Gilead’s Tenofovir Alafenamide (TAF)-Based Single Tablet HIV Regimen
Maintains High Viral Suppression Through 48 Weeks in Phase 2 Study
-- Efficacy Similar to Stribild^®, with Favorable Safety Profile --
DENVER -- September 12, 2013
Gilead Sciences, Inc. (Nasdaq: GILD) today announced 48-week results from a
Phase 2 study (Study 102) evaluating an investigational once-daily single
tablet regimen containing tenofovir alafenamide (TAF) for the treatment of
HIV-1 infection. At 48 weeks, a regimen of elvitegravir 150 mg/cobicistat 150
mg/emtricitabine 200 mg/TAF 10 mg was found to be similar to Stribild^®
(elvitegravir 150 mg/cobicistat 150 mg/emtricitabine 200 mg/tenofovir
disoproxil fumarate 300 mg) based on the percentage of patients with HIV RNA
levels less than 50 copies/mL, and was associated with more favorable renal
and bone safety markers. These findings were presented today in a latebreaker
session (Abstract #H-1464d) at the 53^rd Interscience Conference on
Antimicrobial Agents and Chemotherapy (ICAAC 2013) taking place in Denver.

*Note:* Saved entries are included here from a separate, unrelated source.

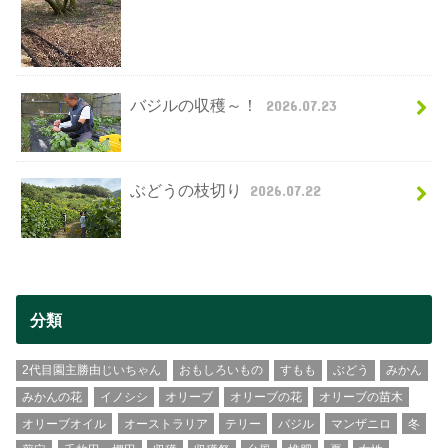
バジルの収穫～！
2026.07.23
ぶどうの枝切り
2026.07.22
分類
2代目園主勝由じいちゃん
おもしろいもの
すもも
ぶどう
みかん
みかんの花
イノシシ
オリーブ
オリーブの花
オリーブの苗木
オリーブオイル
オーストラリア
テリー
バジル
マンザニロ
冬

“These results suggest that TAF has the potential to be an important advance
for people living with HIV,” said Paul Sax, MD, Clinical Director of the
Division of Infectious Diseases at Brigham and Women’s Hospital, Boston,
Professor of Medicine at Harvard Medical School, and an investigator for Study
102. “In this study, the TAF-based regimen matched Stribild’s high viral
suppression and demonstrated a favorable safety profile with respect to renal
and bone changes.”
In Study 102, 170 HIV-positive treatment-naïve adult patients were randomized
(2:1) to receive the investigational TAF-based regimen or Stribild. At 48
weeks, 88.4 percent (n=99/112) of patients taking TAF and 87.9 percent
(n=51/58) of patients taking Stribild achieved HIV RNA (viral load) less than
50 copies/mL, based on the FDA snapshot algorithm (intent-to-treat analysis;
stratum-adjusted difference between TAF and Stribild: -1.0 percent, p=0.84, 95
percent CI for the difference: -12.1 percent, 10.0 percent). No drug
resistance was observed in patients receiving the TAF-based regimen.
Both regimens were generally well tolerated. There were no treatment-related
serious adverse events. There were numeric differences in laboratory
abnormalities of renal and bone markers, which favored the TAF-based regimen.
There was a statistically significant difference in the median change in
estimated glomerular filtration rate (eGFR) from baseline to week 48, with
eGFR decreasing by -5.5 mL/min in the TAF arm compared to a decline of -10.0
mL/min in the Stribild arm (p=0.041). Additionally, there was a significantly
smaller median percentage decrease in bone mineral density from baseline to
week 48 for the TAF-based regimen compared to Stribild (-1.00 vs. -3.37
(p<0.001) for the lumbar spine and -0.62 vs. -2.39 (p<0.001) for the hip).
There were no pathological bone fractures in either arm of the study.
“Based on these positive results, we believe that TAF has the potential to
become a key component of next-generation single tablet regimens in HIV
therapy,” said Norbert W. Bischofberger, PhD, Gilead’s Executive Vice
President, Research and Development and Chief Scientific Officer. “We are now
completing enrollment of two Phase 3 clinical trials comparing a TAF-based
regimen to Stribild in patients new to HIV treatment, and look forward to
sharing initial results from these large-scale studies by the end of 2014.”
About Study 102
Study 102 is a randomized, double-blind 48-week clinical trial evaluating the
efficacy and safety of a once-daily single tablet regimen containing
elvitegravir 150 mg/cobicistat 150 mg/emtricitabine 200 mg/TAF 10 mg (n=112)
compared to Stribild (elvitegravir 150 mg/cobicistat 150 mg/emtricitabine 200
mg/tenofovir disoproxil fumarate 300 mg) (n=58) among HIV-1 infected
treatment-naïve adults with HIV RNA levels greater than or equal to 5,000
copies/mL, CD4 cell counts greater than 50 cells/mm^3 and estimated creatinine
clearance of at least 70 mL/min. Bone mineral density was assessed in all
patients by DEXA scans at baseline and at 24 and 48 weeks of treatment. The
primary endpoint of the study is the percentage of patients with HIV RNA
levels less than 50 copies/mL at week 24, per the FDA snapshot algorithm.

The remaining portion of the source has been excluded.